Сам по себе нравственный человек смешон и неприятен как учит запах тех смирившихся бедняг, у которых и ничего за душой, кроме их нравственности; нравственности нужны великие задачи, ибо благодаря им она обретает значение, и потому дополнения своей склонной к нравственности природы Арнгейм всегда искал в мировых событиях, в мировой истории, в идеологической насыщенности своей деятельности. Это был его пунктик привносить мысль в сферы власти и вершить дела лишь в связи с духовными вопросами. Он любил подбирать себе аналогии в истории, чтобы наполнять их новой жизнью роль финансового капитала в современном мире казалась ему сходной с ролью католической церкви — как силы, действующей из-за кулис, неуступчиво-уступчивой в контактах с властями предержащими, и порой он рассматривал себя в своей деятельности как некоего кардинала. Но на сей раз он отправился в поездку собственно больше из прихоти; и хотя даже поездок из прихоти он и предпринимал совсем уж без всяких намерений, он все таки никак не мог вспомнить, как первоначально возник у него этот план, план, кстати сказать, значительный. Было что-то от наития и внезапного решения в его поездке, и, наверно, из-за этой маленькой доли свободы даже каникулярное путешествие в Бомбей вряд ли произвело бы на него более экзотическое впечатление, чем этот лежащий на отшибе немецкий большой город, куда он попал. Совершенно невозможная в Пруссии мысль, что его пригласили, чтобы он играл какую-то роль в параллельной акции, довершила дело и настроила его на фантастически-нелогический лад, как сон, нелепость которого хоть и не ускользнула от его практической сметки, но сметка эта была не в силах рассеять очарование сказочности.

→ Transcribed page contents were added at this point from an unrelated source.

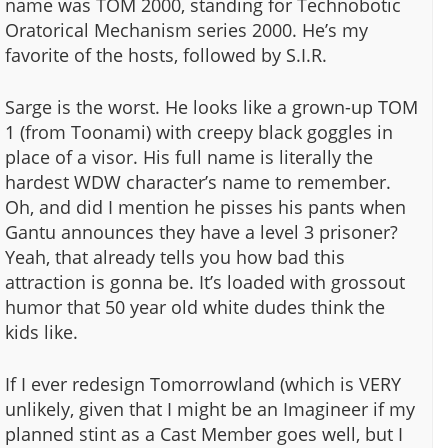
name was TOM 2000, standing for Technobotic
Oratorical Mechanism series 2000. He’s my
favorite of the hosts, followed by S.I.R.
Sarge is the worst. He looks like a grown-up TOM
1 (from Toonami) with creepy black goggles in
place of a visor. His full name is literally the
hardest WDW character’s name to remember.
Oh, and did I mention he pisses his pants when
Gantu announces they have a level 3 prisoner?
Yeah, that already tells you how bad this
attraction is gonna be. It’s loaded with grossout
humor that 50 year old white dudes think the
kids like.
If I ever redesign Tomorrowland (which is VERY
unlikely, given that I might be an Imagineer if my
planned stint as a Cast Member goes well, but I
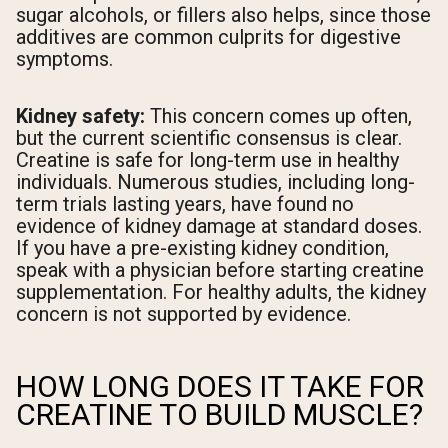
sugar alcohols, or fillers also helps, since those
additives are common culprits for digestive
symptoms.
Kidney safety:
This concern comes up often,
but the current scientific consensus is clear.
Creatine is safe for long-term use in healthy
individuals. Numerous studies, including long-
term trials lasting years, have found no
evidence of kidney damage at standard doses.
If you have a pre-existing kidney condition,
speak with a physician before starting creatine
supplementation. For healthy adults, the kidney
concern is not supported by evidence.
HOW LONG DOES IT TAKE FOR
CREATINE TO BUILD MUSCLE?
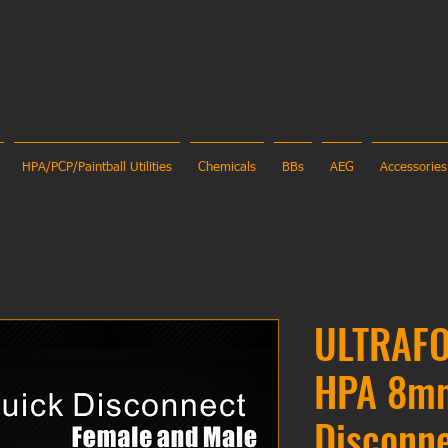
HPA/PCP/Paintball Utilities
Chemicals
BBs
AEG
Accessories
ULTRAFO
HPA 8m
Disconn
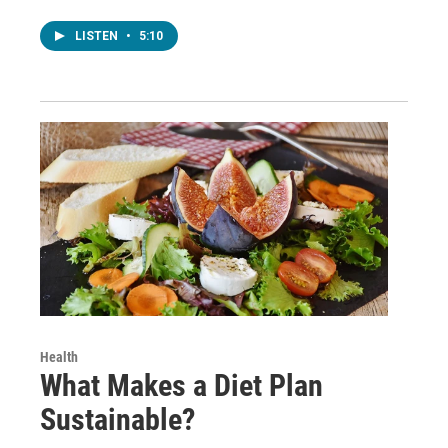
LISTEN
•
5:10
Health
What Makes a Diet Plan
Sustainable?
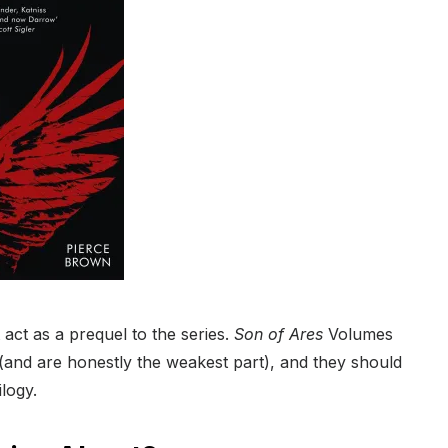
 act as a prequel to the series.
Son of Ares
Volumes
s (and are honestly the weakest part), and they should
ilogy.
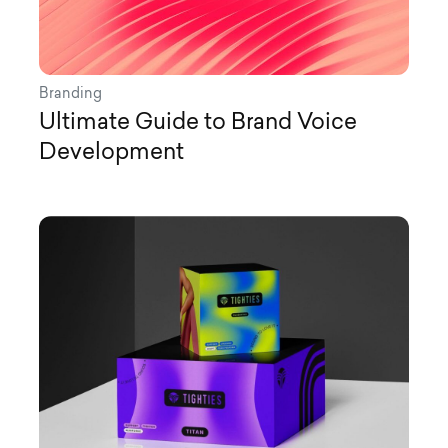
Branding
Ultimate Guide to Brand Voice
Development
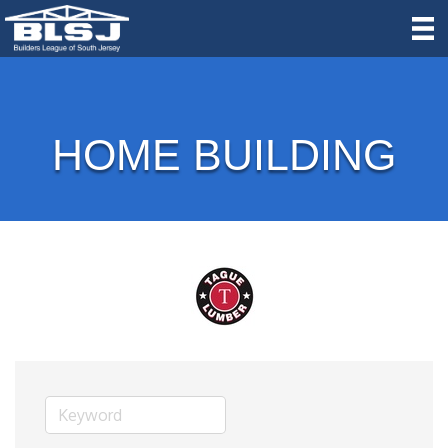
HOME BUILDING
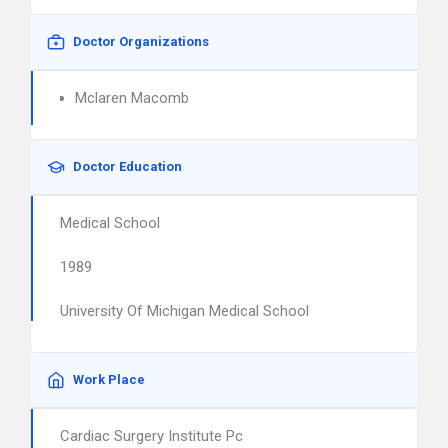
Doctor Organizations
Mclaren Macomb
Doctor Education
Medical School
1989
University Of Michigan Medical School
Work Place
Cardiac Surgery Institute Pc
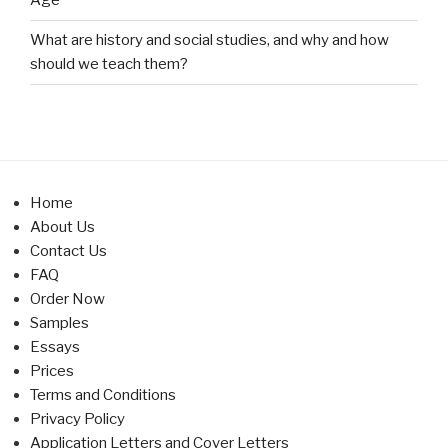
Age
What are history and social studies, and why and how
should we teach them?
Home
About Us
Contact Us
FAQ
Order Now
Samples
Essays
Prices
Terms and Conditions
Privacy Policy
Application Letters and Cover Letters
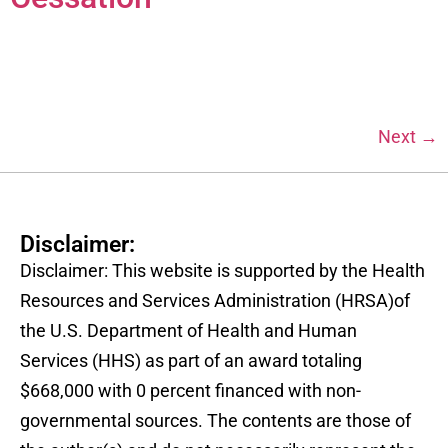
Next
→
Disclaimer:
Disclaimer: This website is supported by the Health
Resources and Services Administration (HRSA)of
the U.S. Department of Health and Human
Services (HHS) as part of an award totaling
$668,000 with 0 percent financed with non-
governmental sources. The contents are those of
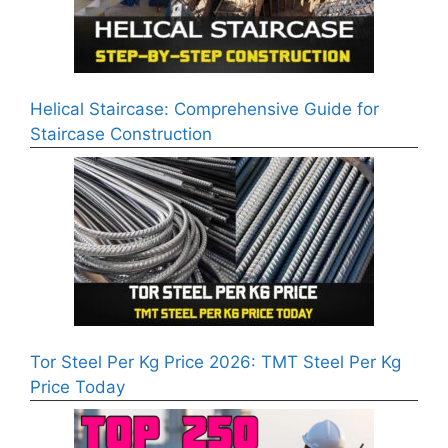
Helical Staircase: Comprehensive Guide for
Staircase Construction
Tor Steel Per Kg Price 2026: TMT Steel Per Kg
Price Today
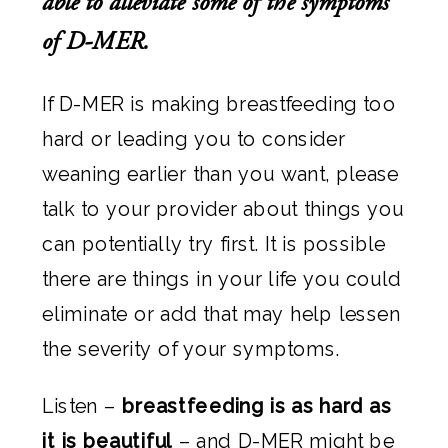
able to alleviate some of the symptoms
of D-MER.
If D-MER is making breastfeeding too
hard or leading you to consider
weaning earlier than you want, please
talk to your provider about things you
can potentially try first. It is possible
there are things in your life you could
eliminate or add that may help lessen
the severity of your symptoms.
Listen –
breastfeeding is as hard as
it is beautiful
– and D-MER might be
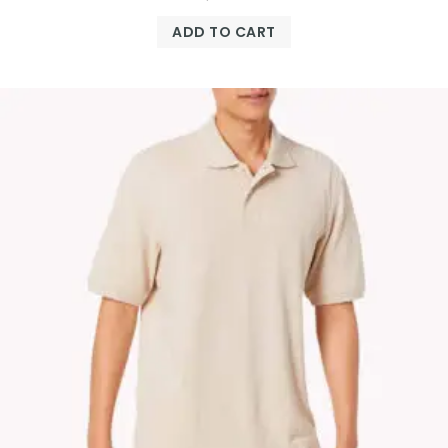
ADD TO CART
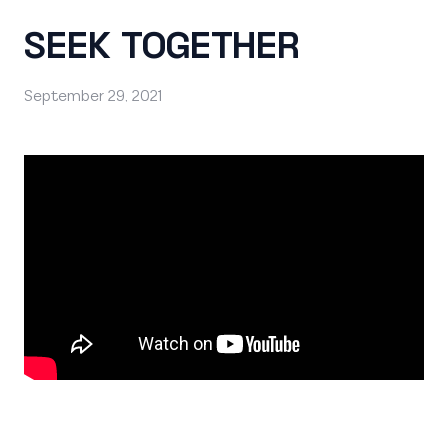
SEEK TOGETHER
September 29, 2021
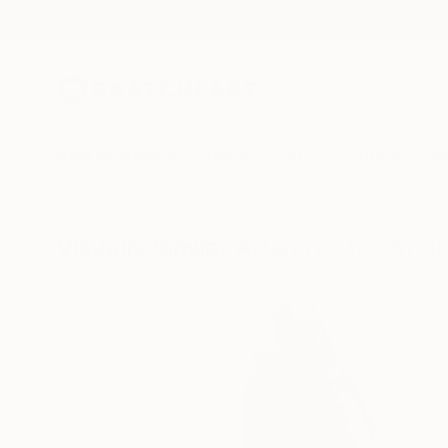
New Arrivals
Paintings
Photography
Sculpture
Drawi
Visually Similar Artworks to "Sn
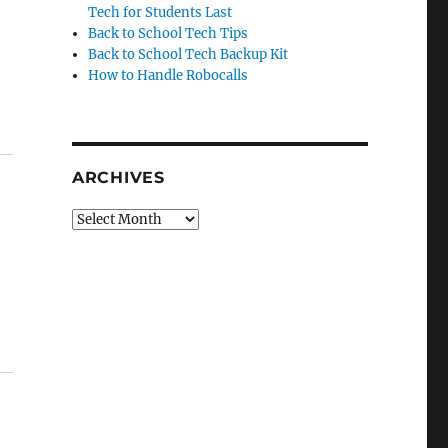
Tech for Students Last
Back to School Tech Tips
Back to School Tech Backup Kit
How to Handle Robocalls
ARCHIVES
Archives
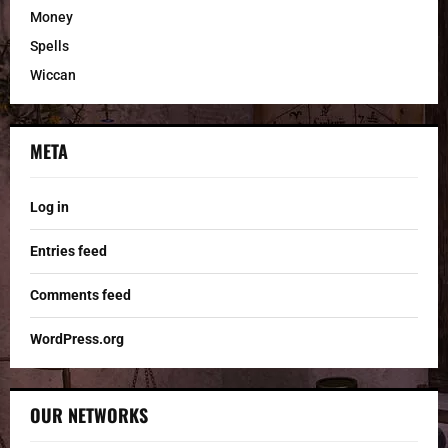
Money
Spells
Wiccan
META
Log in
Entries feed
Comments feed
WordPress.org
OUR NETWORKS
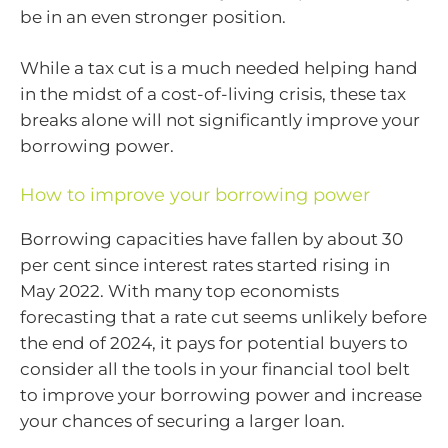
be in an even stronger position.
While a tax cut is a much needed helping hand
in the midst of a cost-of-living crisis, these tax
breaks alone will not significantly improve your
borrowing power.
How to improve your borrowing power
Borrowing capacities have fallen by about 30
per cent since interest rates started rising in
May 2022. With many top economists
forecasting that a rate cut seems unlikely before
the end of 2024, it pays for potential buyers to
consider all the tools in your financial tool belt
to improve your borrowing power and increase
your chances of securing a larger loan.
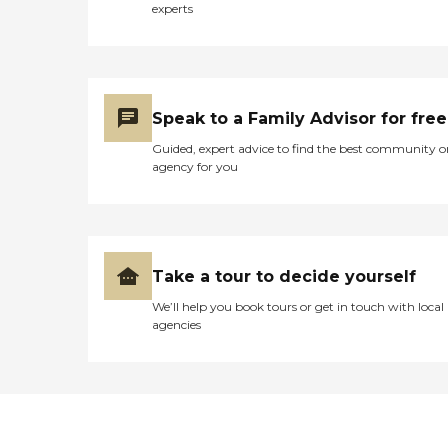
experts
Speak to a Family Advisor for free
Guided, expert advice to find the best community o
agency for you
Take a tour to decide yourself
We’ll help you book tours or get in touch with local
agencies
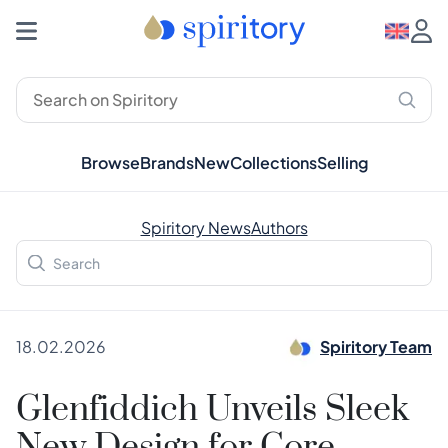
Browse
Brands
New
Collections
Selling
Spiritory News
Authors
18.02.2026
Spiritory Team
Glenfiddich Unveils Sleek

Цели своего приезда он достиг бы, вероятно, куда проще прямым путем, но на свои все новые и новые возвращения сюда он смотрел как на каникулярный отдых от разума, и за такое бегство в сказку его деловитость наказывала его тем, что черную отметку по поведению, которую ему приходилось ставить себе, он размывал до серого налета на всем вообще.
До столь широких обобщений в мрачном ключе, как в тот раз в присутствии Туцци, дело, впрочем, больше не доходило; уже потому хотя бы, что начальник отдела Туцци показывался лишь мельком и Арнгейм должен был распределять свои высказывания между самыми различными лицами, которых он в этой прекрасной стране находил поразительно восприимчивыми. В присутствии его сиятельства он назвал критику неплодотворной, а современность лишенной богов, еще раз давая понять, что избавить человека от такого негативного существования может одно только сердце, и прибавив для Диотимы утверждение, что лишь высококультурный юг Германии способен еще очистить немецкую сущность, а тем самым, быть может, и мир от бесчинств рационализма и расчетливости. Окруженный дамами, он говорил, что необходимо мобилизовать весь запас внутренней нежности, чтобы спасти человечество от гонки вооружений и бездушия. Кружку деловых мужчин он разъяснил гельдерлиновскую фразу, что в Германии нет больше людей, а есть только виды занятий. «И никто ничего не достигнет в своей профессии без чувства высшего единства — а уж финансист и вовсе!» — закончил он это рассуждение.
Его с удовольствием слушали, потому что было приятно, что человек, обладавший таким множеством мыслей, обладал и деньгами; а то обстоятельство, что каждый, поговорив с ним, уносил впечатление, что такое предприятие, как параллельная акция, дело весьма сомнительное, отягощенное опаснейшими духовными противоречиями, укрепляло всех во мнении, что никто другой так не подходит для руководства этой авантюрой, как он.